Well, it turns out the name Simplified Chess is already used (http://www.chessvariants.org/index/msdi ... lifiedches). I should have guessed This version, instead of putting the pawns on the third rank, shortens the board to seven ranks. The victory condition is king capture, but without castling the king is somewhat exposed.

I'll need to rename this game. Basic chess is also taken. Maybe Abridged Chess? Or Stoic Chess? Chessito? I'm open to suggestions.

[ZirconiumX]

Well, it turns out the name Simplified Chess is already used (http://www.chessvariants.org/index/msdi ... lifiedches). I should have guessed This version, instead of putting the pawns on the third rank, shortens the board to seven ranks. The victory condition is king capture, but without castling the king is somewhat exposed.

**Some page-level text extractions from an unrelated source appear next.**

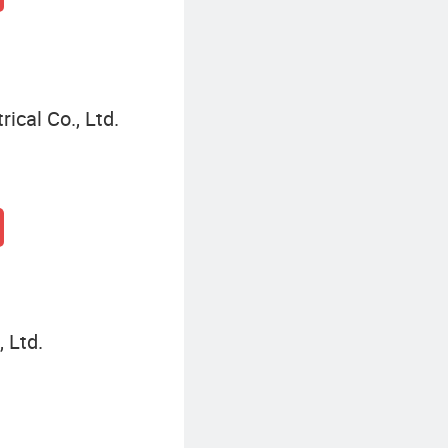
ical Co., Ltd.
 Ltd.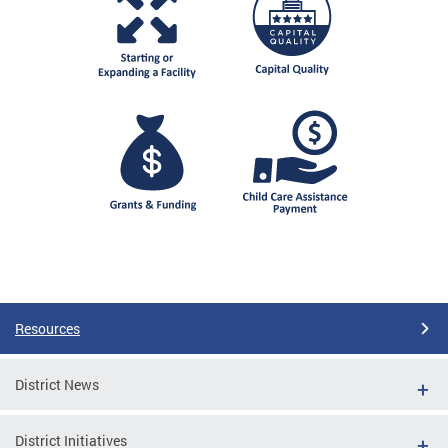
Resources
District News
District Initiatives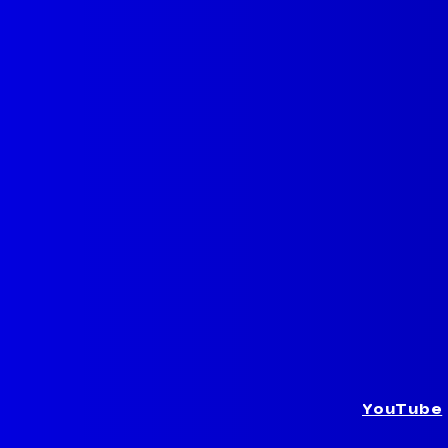
YouTube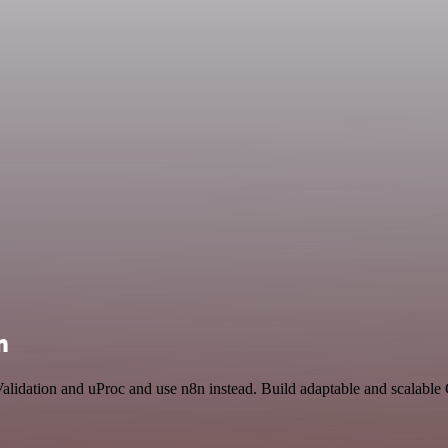
n
Validation and uProc and use n8n instead. Build adaptable and scalabl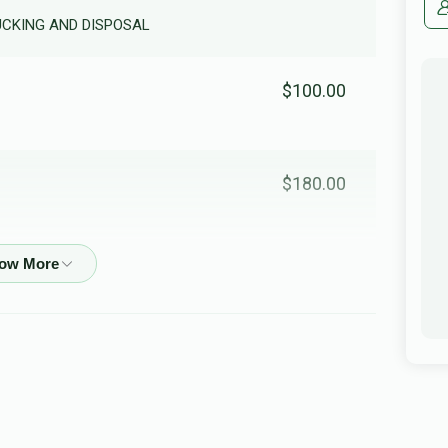
RUCKING AND DISPOSAL
$100.00
$180.00
$36.00
In honor of my dear friend R'Shimshi
$210.00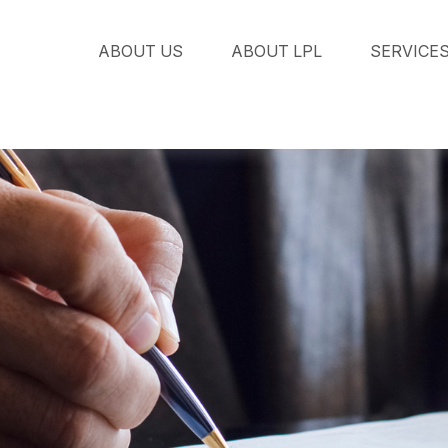
ABOUT US
ABOUT LPL
SERVICE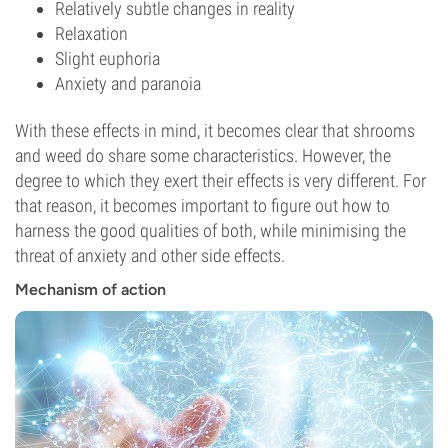
Relatively subtle changes in reality
Relaxation
Slight euphoria
Anxiety and paranoia
With these effects in mind, it becomes clear that shrooms
and weed do share some characteristics. However, the
degree to which they exert their effects is very different. For
that reason, it becomes important to figure out how to
harness the good qualities of both, while minimising the
threat of anxiety and other side effects.
Mechanism of action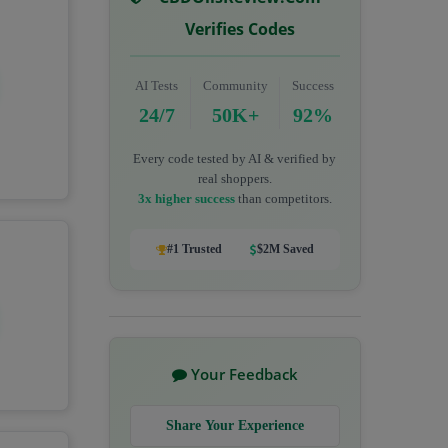
Verifies Codes
AI Tests
Community
Success
24/7
50K+
92%
Every code tested by AI & verified by
real shoppers.
3x higher success
than competitors.
#1 Trusted
$2M Saved
Your Feedback
Share Your Experience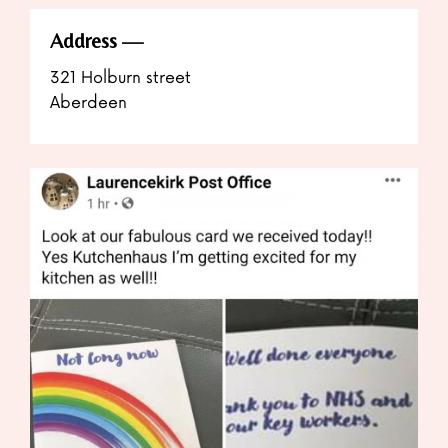
Address
321 Holburn street
Aberdeen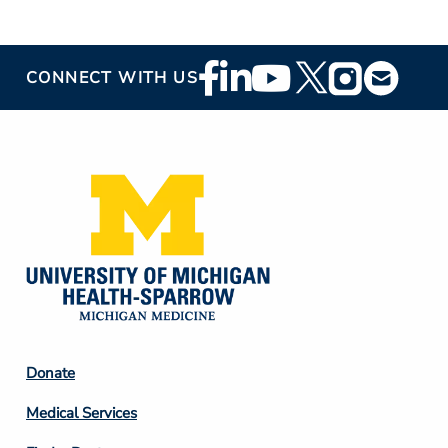
Footer
CONNECT WITH US
Social
Media
Footer
Donate
Column
Medical Services
2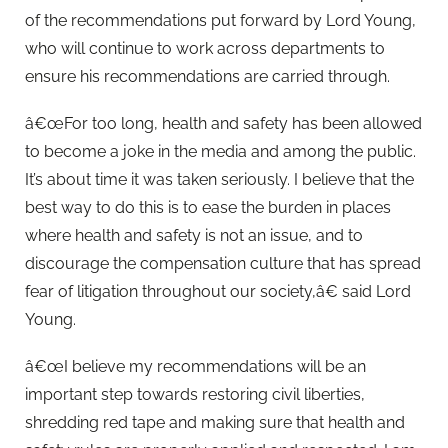
of the recommendations put forward by Lord Young,
who will continue to work across departments to
ensure his recommendations are carried through.
â€œFor too long, health and safety has been allowed
to become a joke in the media and among the public.
It’s about time it was taken seriously. I believe that the
best way to do this is to ease the burden in places
where health and safety is not an issue, and to
discourage the compensation culture that has spread
fear of litigation throughout our society,â€ said Lord
Young.
â€œI believe my recommendations will be an
important step towards restoring civil liberties,
shredding red tape and making sure that health and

I'll need to rename this game. Basic chess is also taken. Maybe Abridged Chess? Or Stoic Chess? Chessito? I'm open to suggestions.

Slight starcraft reference - Pawn Rush?

Matthew:out

[Dirt]

I'll need to rename this game. Basic chess is also taken. Maybe Abridged Chess? Or Stoic Chess? Chessito? I'm open to suggestions.

Your winning condition is similar to Arimaa, so Chessima?